There's a key element to loose coupling that's ignored by all of these definitions: versionability. If you can't version consumers, providers, and cross-cutting policies independent of each other, you don't have loose coupling, and you won't have a scaleable SOA. Why? The owners of consumers, providers, and policies rarely operate on the same budgets, timeframes, or schedules. You fundamentally can't change this reality so, SOA must be able to embrace it.
So, I would define loose coupling as "the state in which the impact of change (change in consumers, providers, or cross-cutting policies) is minimized across dependencies."
Given this, there are a lot of reasons why legacy middlewares (whether CORBA, RMI, EJB, or .NET remoting) can't easily provide loose coupling. While I'm not going to go into details, among the reasons are the inability to unilaterally extend the message schema without impacting dependencies, and the inability to interpose intermediaries for purposes such as zero downtime version rollover. Because of the limitations of legacy middlewares, versioning typically ends up meaning "never change the interface" (create a separate interface for subsequent versions - which experience proves is both error prone and exceedingly time consuming) or risk breaking dependencies.

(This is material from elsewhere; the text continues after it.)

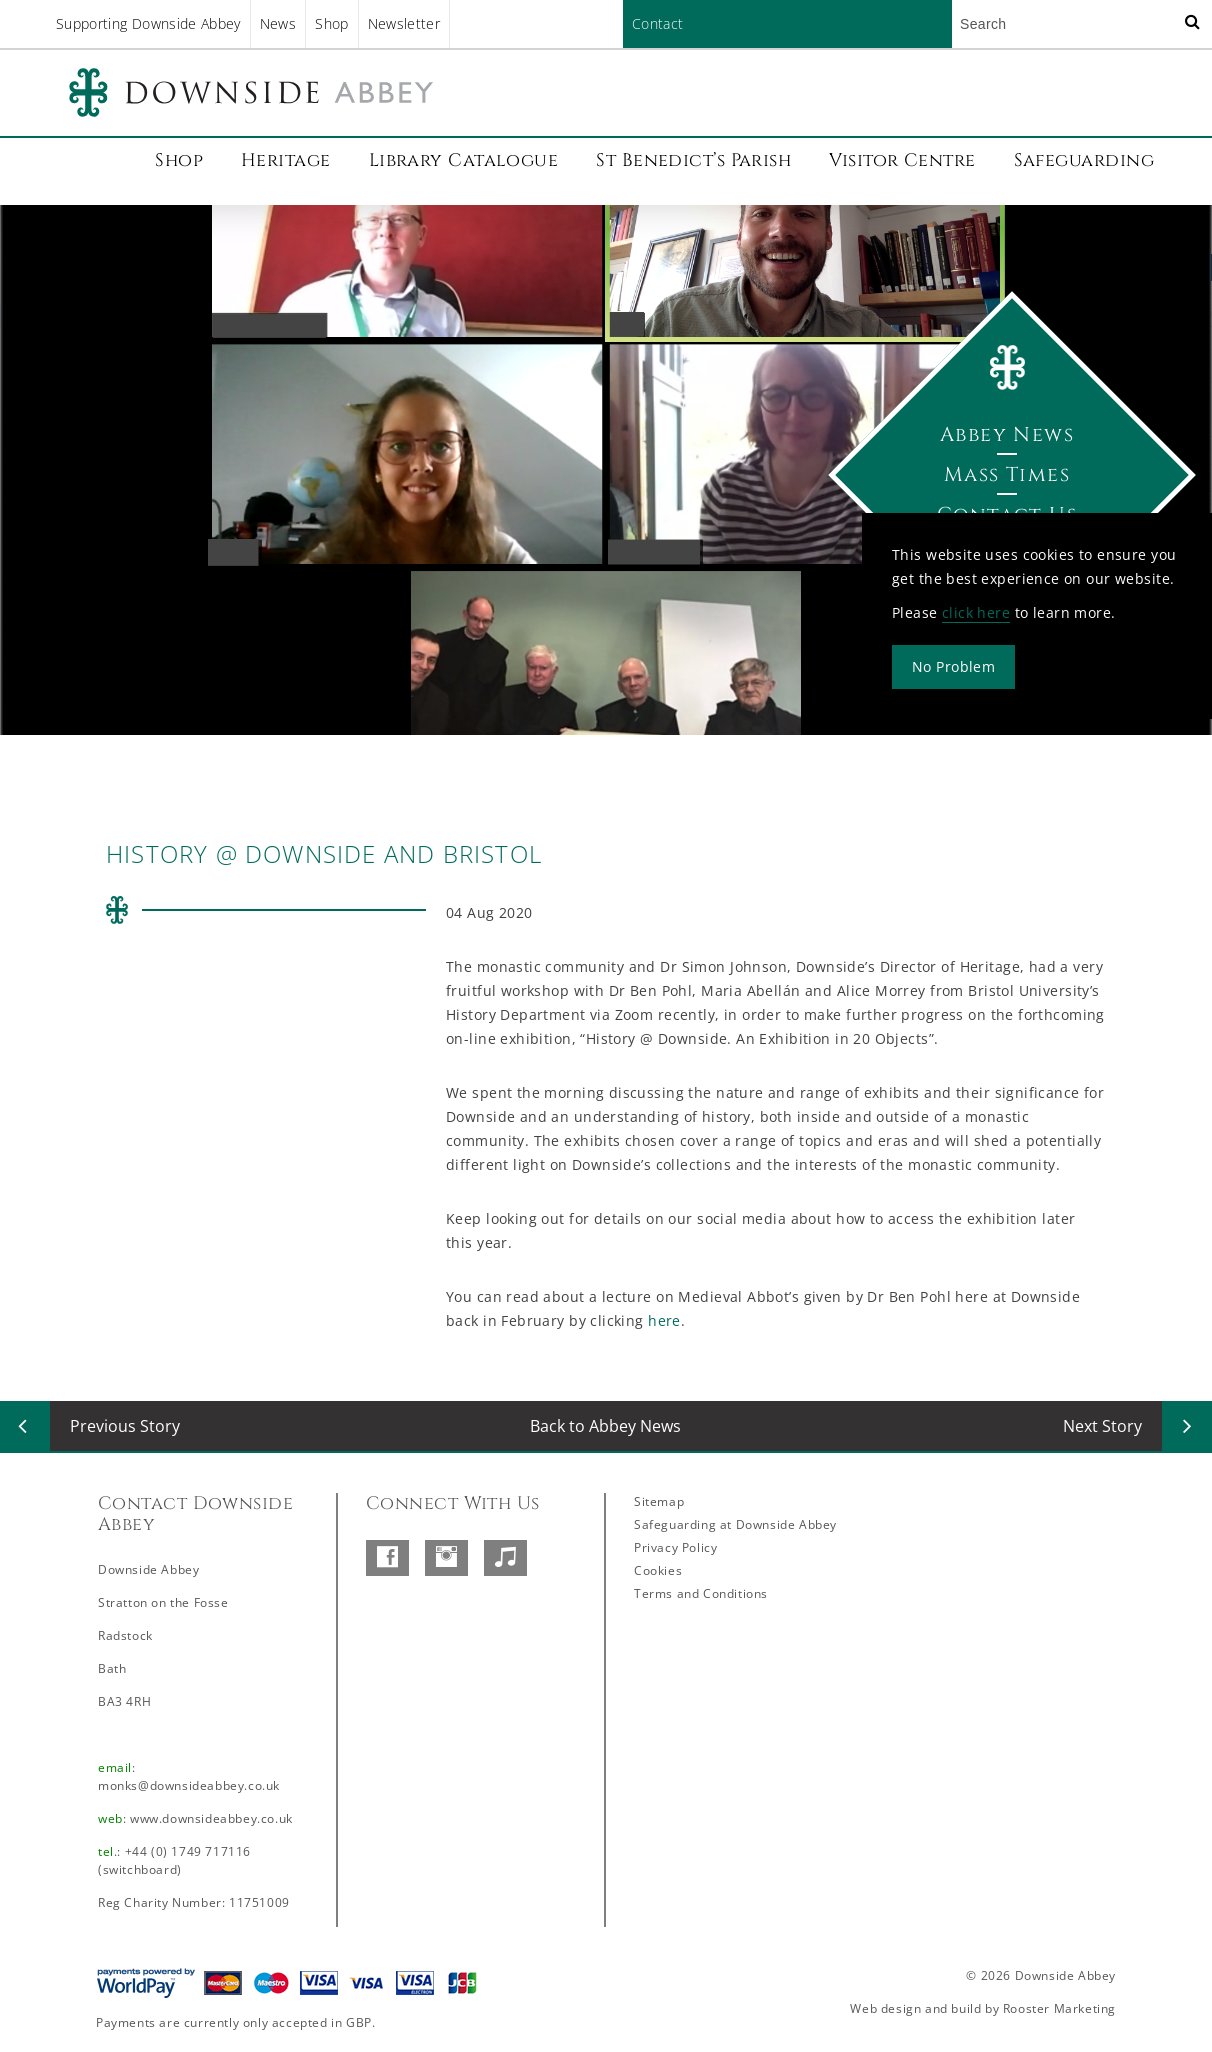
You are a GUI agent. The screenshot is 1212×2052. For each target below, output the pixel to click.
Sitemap (659, 1501)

Given this definition (with any luck, you might even agree with me!), it's pretty easy to define when you need it. If A depends on B (or vice versa), you need loose coupling only when A may version independently from B. That is, if A and B are versioned together, loose coupling between them is unnecessary. For lack of a better option, I use the term "unit of deployment" (a grouping of "things" which essentially deploy together): loose coupling is important across units of deployment, whereas tight coupling is fine within a unit of deployment.
So, within a unit of deployment (regardless how many tiers this encompasses), it's perfectly reasonable, and in fact often preferable, to use protocols such as EJB, RMI, or .NET remoting. But, when you're going across units of deployment, you should try to use web services, because you will be more easily able to achieve loose coupling.